中学卒業後は別々の高校に進学したが、船津は卒業後に定職に就くことはなかったようだ。

遠野の方も卒業後に専門学校に入学していたが中退して働くことはなく、事件が起こる二年前から船津の住むアパートの一室に転がり込んで同居するようになった。

そのアパートは船津の祖母が所有しており、家賃の心配はなかったが、二人とも働くことはなく、ボディボードをやったりクラブに行ったり遊び惚けるようになる。
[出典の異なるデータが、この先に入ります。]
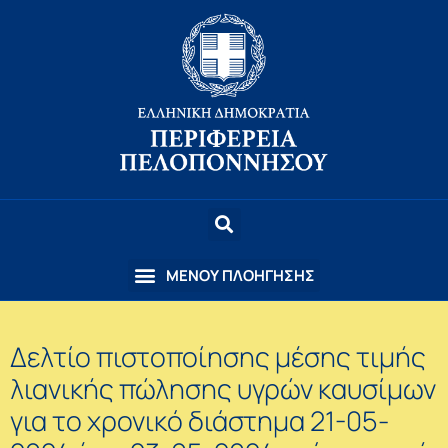
Δελτίο πιστοποίησης μέσης τιμής
λιανικής πώλησης υγρών καυσίμων
για το χρονικό διάστημα 21-05-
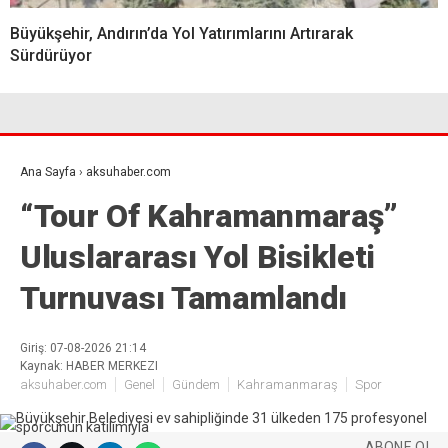
Büyükşehir, Andırın’da Yol Yatırımlarını Artırarak
Sürdürüyor
Ana Sayfa
›
aksuhaber.com
“Tour Of Kahramanmaraş”
Uluslararası Yol Bisikleti
Turnuvası Tamamlandı
Giriş: 07-08-2026 21:14
Kaynak: HABER MERKEZI
aksuhaber.com
Genel
Gündem
Kahramanmaraş
Spor
ABONE OL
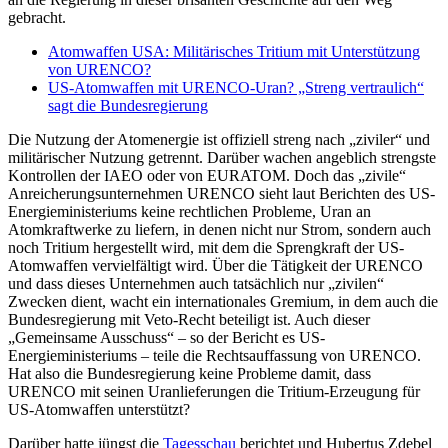
–
gebracht.
Unser
Netz“
Atomwaffen USA: Militärisches Tritium mit Unterstützung
an
von URENCO?
US-Atomwaffen mit URENCO-Uran? „Streng vertraulich“
sagt die Bundesregierung
Die Nutzung der Atomenergie ist offiziell streng nach „ziviler“ und
militärischer Nutzung getrennt. Darüber wachen angeblich strengste
Kontrollen der IAEO oder von EURATOM. Doch das „zivile“
Anreicherungsunternehmen URENCO sieht laut Berichten des US-
Energieministeriums keine rechtlichen Probleme, Uran an
Atomkraftwerke zu liefern, in denen nicht nur Strom, sondern auch
noch Tritium hergestellt wird, mit dem die Sprengkraft der US-
Atomwaffen vervielfältigt wird. Über die Tätigkeit der URENCO
und dass dieses Unternehmen auch tatsächlich nur „zivilen“
Zwecken dient, wacht ein internationales Gremium, in dem auch die
Bundesregierung mit Veto-Recht beteiligt ist. Auch dieser
„Gemeinsame Ausschuss“ – so der Bericht es US-
Energieministeriums – teile die Rechtsauffassung von URENCO.
Hat also die Bundesregierung keine Probleme damit, dass
URENCO mit seinen Uranlieferungen die Tritium-Erzeugung für
US-Atomwaffen unterstützt?
Darüber hatte jüngst die
Tagesschau
berichtet und Hubertus Zdebel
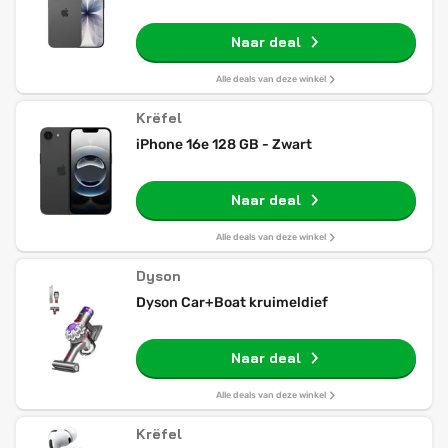
Naar deal
Alle deals van deze winkel
Krëfel
iPhone 16e 128 GB - Zwart
Naar deal
Alle deals van deze winkel
Dyson
Dyson Car+Boat kruimeldief
Naar deal
Alle deals van deze winkel
Krëfel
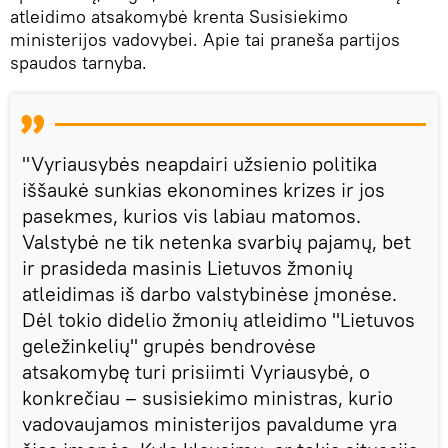
atleidimo atsakomybė krenta Susisiekimo
ministerijos vadovybei. Apie tai praneša partijos
spaudos tarnyba.
"Vyriausybės neapdairi užsienio politika
iššaukė sunkias ekonomines krizes ir jos
pasekmes, kurios vis labiau matomos.
Valstybė ne tik netenka svarbių pajamų, bet
ir prasideda masinis Lietuvos žmonių
atleidimas iš darbo valstybinėse įmonėse.
Dėl tokio didelio žmonių atleidimo "Lietuvos
geležinkelių" grupės bendrovėse
atsakomybę turi prisiimti Vyriausybė, o
konkrečiau – susisiekimo ministras, kurio
vadovaujamos ministerijos pavaldume yra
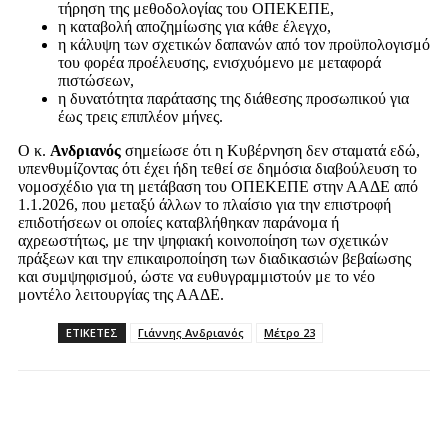
τήρηση της μεθοδολογίας του ΟΠΕΚΕΠΕ,
η καταβολή αποζημίωσης για κάθε έλεγχο,
η κάλυψη των σχετικών δαπανών από τον προϋπολογισμό
του φορέα προέλευσης, ενισχυόμενο με μεταφορά
πιστώσεων,
η δυνατότητα παράτασης της διάθεσης προσωπικού για
έως τρεις επιπλέον μήνες.
Ο κ.
Ανδριανός
σημείωσε ότι η Κυβέρνηση δεν σταματά εδώ,
υπενθυμίζοντας ότι έχει ήδη τεθεί σε δημόσια διαβούλευση το
νομοσχέδιο για τη μετάβαση του ΟΠΕΚΕΠΕ στην ΑΑΔΕ από
1.1.2026, που μεταξύ άλλων το πλαίσιο για την επιστροφή
επιδοτήσεων οι οποίες καταβλήθηκαν παράνομα ή
αχρεωστήτως, με την ψηφιακή κοινοποίηση των σχετικών
πράξεων και την επικαιροποίηση των διαδικασιών βεβαίωσης
και συμψηφισμού, ώστε να ευθυγραμμιστούν με το νέο
μοντέλο λειτουργίας της ΑΑΔΕ.
ΕΤΙΚΕΤΕΣ
Γιάννης Ανδριανός
Μέτρο 23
学生時代は地味だった両人の外見も変わり、髪を茶髪に染めて日焼けサロンで真っ黒に日焼けさせていたらしい。

95年当時コギャルなどと呼ばれて、マスコミでもてはやされ始めていた女子高生のファッションだ。

まだ十代のつもりだったのだろうか?

高校卒業後デビューとは情けない奴らだ。

やっていることも未成年の悪ガキそのもので、真夜中に部屋で騒いだり、青空駐車して近所に迷惑をかけ、駐車違反の罰金を請求されても知らん顔。

そして金に困ると、あきれたことにゲームソフトを万引きしては中古ソフト屋に売っていた。
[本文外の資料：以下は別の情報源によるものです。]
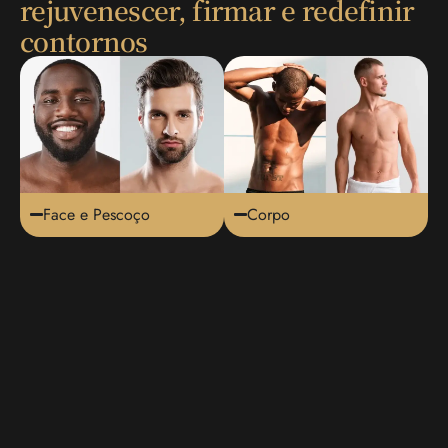
rejuvenescer, firmar e redefinir
contornos
Face e Pescoço
Corpo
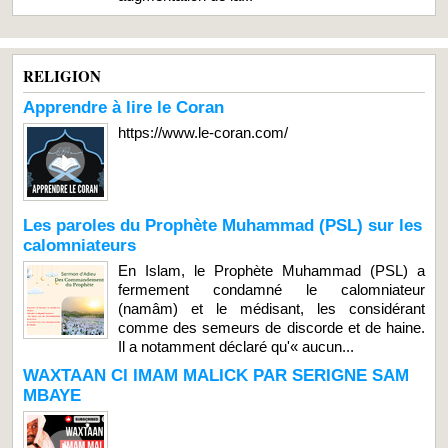
RELIGION
Apprendre à lire le Coran
https://www.le-coran.com/
Les paroles du Prophète Muhammad (PSL) sur les
calomniateurs
En Islam, le Prophète Muhammad (PSL) a
fermement condamné le calomniateur
(namâm) et le médisant, les considérant
comme des semeurs de discorde et de haine.
Il a notamment déclaré qu'« aucun...
WAXTAAN CI IMAM MALICK PAR SERIGNE SAM
MBAYE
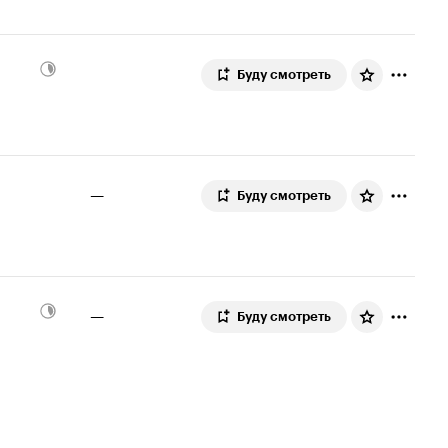
Буду смотреть
—
Буду смотреть
—
Буду смотреть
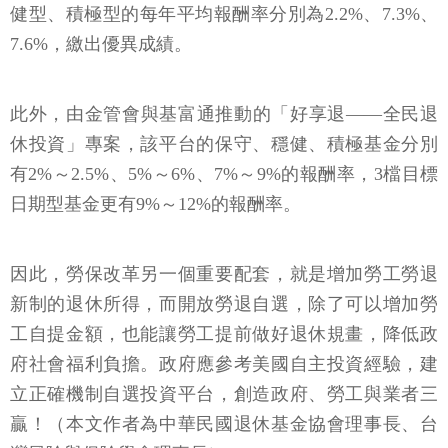
健型、積極型的每年平均報酬率分別為2.2%、7.3%、
7.6%，繳出優異成績。
此外，由金管會與基富通推動的「好享退——全民退
休投資」專案，該平台的保守、穩健、積極基金分別
有2%～2.5%、5%～6%、7%～9%的報酬率，3檔目標
日期型基金更有9%～12%的報酬率。
因此，勞保改革另一個重要配套，就是增加勞工勞退
新制的退休所得，而開放勞退自選，除了可以增加勞
工自提金額，也能讓勞工提前做好退休規畫，降低政
府社會福利負擔。政府應參考美國自主投資經驗，建
立正確機制自選投資平台，創造政府、勞工與業者三
贏！（本文作者為中華民國退休基金協會理事長、台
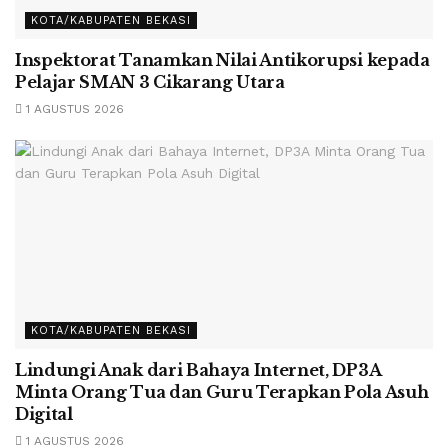
KOTA/KABUPATEN BEKASI
Inspektorat Tanamkan Nilai Antikorupsi kepada
Pelajar SMAN 3 Cikarang Utara
1 AGUSTUS 2026
KOTA/KABUPATEN BEKASI
Lindungi Anak dari Bahaya Internet, DP3A
Minta Orang Tua dan Guru Terapkan Pola Asuh
Digital
1 AGUSTUS 2026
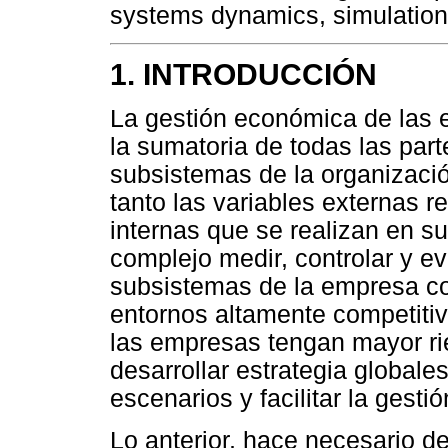
systems dynamics, simulation
1. INTRODUCCIÓN
La gestión económica de las e
la sumatoria de todas las par
subsistemas de la organizació
tanto las variables externas 
internas que se realizan en su
complejo medir, controlar y 
subsistemas de la empresa co
entornos altamente competiti
las empresas tengan mayor ri
desarrollar estrategia globale
escenarios y facilitar la gesti
Lo anterior, hace necesario de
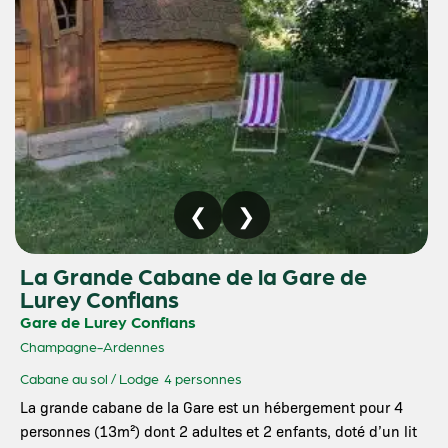
La Grande Cabane de la Gare de
Lurey Conflans
Gare de Lurey Conflans
Champagne-Ardennes
Cabane au sol / Lodge
4 personnes
La grande cabane de la Gare est un hébergement pour 4
personnes (13m²) dont 2 adultes et 2 enfants, doté d’un lit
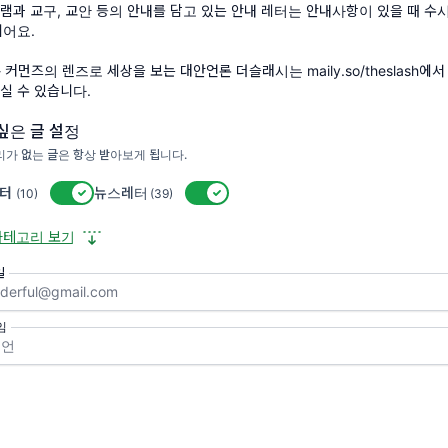
램과 교구, 교안 등의 안내를 담고 있는 안내 레터는 안내사항이 있을 때 수
되어요.
커먼즈의 렌즈로 세상을 보는 대안언론 더슬래시는 maily.so/theslash에서
실 수 있습니다.
싶은 글 설정
가 없는 글은 항상 받아보게 됩니다.
피스모모 후원하기
터
활성/비활성 스위치
뉴스레터
활성/비활성 스위치
(10)
(39)
카테고리 보기
일
임
다가올 뉴스레터가 궁금하신가요?
지금 구독해서 새로운 레터를 받아보세요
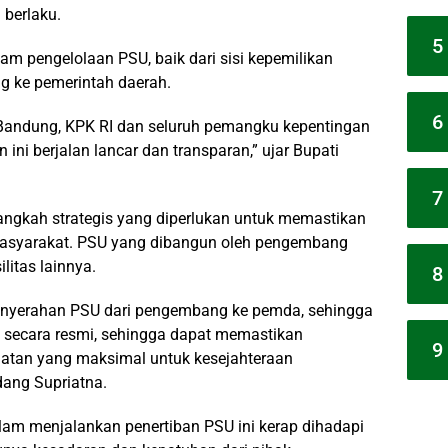
 berlaku.
5
am pengelolaan PSU, baik dari sisi kepemilikan
g ke pemerintah daerah.
6
b Bandung, KPK RI dan seluruh pemangku kepentingan
 ini berjalan lancar dan transparan,” ujar Bupati
7
angkah strategis yang diperlukan untuk memastikan
asyarakat. PSU yang dibangun oleh pengembang
ilitas lainnya.
8
penyerahan PSU dari pengembang ke pemda, sehingga
secara resmi, sehingga dapat memastikan
9
aatan yang maksimal untuk kesejahteraan
dang Supriatna.
m menjalankan penertiban PSU ini kerap dihadapi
主にそれを行っていたのは遠野の方で、命令するのは船津。

船津は親分気取りで遠野をふだんからアゴで使って万引きで得た稼ぎを巻き上げ、時には暴力をふるってもいた。

もっとも、派手な外見と行動にもかかわらず男っ気が全くなかった二人を“レズカップル”だと、近所のおばちゃんたちには陰口をたたかれていたようだが。
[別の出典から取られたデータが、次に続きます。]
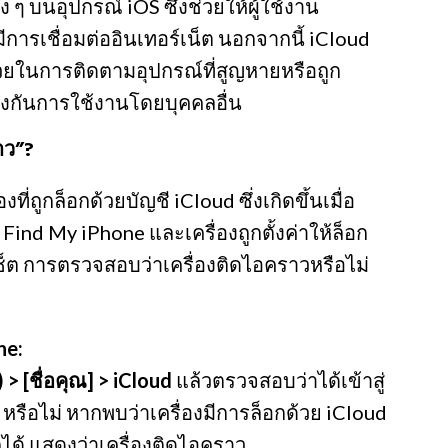
ๆ บนอุปกรณ์ iOS ซึ่งช่วยให้ผู้ใช้งาน
่มีการเชื่อมต่ออินเทอร์เน็ต นอกจากนี้ iCloud
่ช่วยในการติดตามอุปกรณ์ที่สูญหายหรือถูก
้องกันการใช้งานโดยบุคคลอื่น
าว”?
งที่ถูกล็อกด้วยบัญชี iCloud ซึ่งเกิดขึ้นเมื่อ
 Find My iPhone และเครื่องถูกตั้งค่าให้ล็อก
กรีเซ็ต การตรวจสอบว่าเครื่องติดไอคราวหรือไม่
ne:
) > [ชื่อคุณ] > iCloud
แล้วตรวจสอบว่าได้เข้าสู่
หรือไม่ หากพบว่าเครื่องมีการล็อกด้วย iCloud
ด้ แสดงว่าเครื่องติดไอคราว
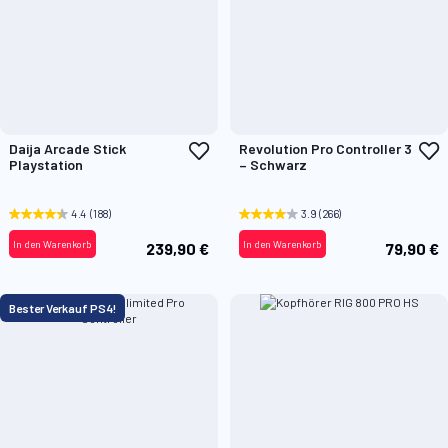
Zur
Z
Daija Arcade Stick
Revolution Pro Controller 3
Wunschliste
W
Playstation
– Schwarz
hinzufügen
h
4.4
(188)
3.9
(266)
In den Warenkorb
In den Warenkorb
239,90 €
79,90 €
Bester Verkauf PS4!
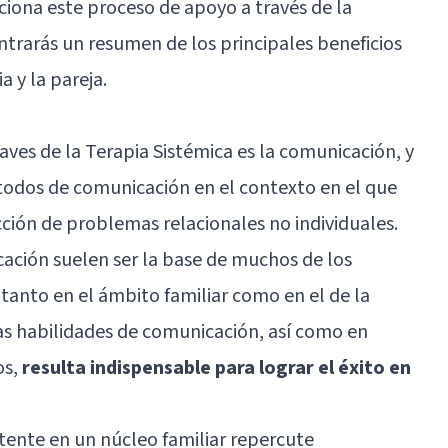
ona este proceso de apoyo a través de la
ntrarás un resumen de los principales beneficios
a y la pareja.
aves de la Terapia Sistémica es la comunicación, y
étodos de comunicación en el contexto en el que
cción de problemas relacionales no individuales.
cación suelen ser la base de muchos de los
tanto en el ámbito familiar como en el de la
as habilidades de comunicación, así como en
os,
resulta indispensable para lograr el éxito en
tente en un núcleo familiar repercute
だが遠野も遠野で、無職にも関わらず300万円もするRV車を買うなど分別がついているわけでは決してない。

事件の前には数百万円の借金を抱えてかなり金に困っていた。

そのおかげで、遠野はテレクラで売春したりキャバクラで短期間勤めたり、AVに出演しようと某プロダクションに売り込みをかけたりしていたが、そのパッとしない容貌とスタイルでは、一発逆転にほど遠かったようだ。

現に事件後に取材に応じた当のAVプロダクション関係者には、

「あの程度の子ではいいところ一日三万か四万くらい」

「20歳の体じゃなかった」

などと酷評されている。

遠野のヘアヌード。確かに若さがない。

このようににっちもさっちもいかなくなって、遠野が思いついたのがよりによって、この誘拐事件だったのだ。

しかも、その話を船津に持ちかけると何とあっさり引き受けて、実際に事件に至ってしまったんだから、二人とも頭が悪いにもほどがある。

窮すれば鈍するというが、限度というものがあるだろう。

誘拐した女の子も、その日たまたま出くわしただけで、初めから狙っていたわけでもない。

また、800万円という身代金の要求額からも、普段やっている迷惑駐車や万引き、売春に毛が生えた程度と考えていたフシがあるのではないだろうか?

逮捕後も自分たちの罪を軽くしようと、いるはずのない主犯や他の共犯の存在を騙って、ばれるに決まっているウソをつきとおそうとした点からも終始一貫して思慮に欠け続けていたといえる。

どうやらこの二人は、頭が中学生か高校生のまま大人になってしまった最悪の見本の一つであることは、疑いようがないだろう。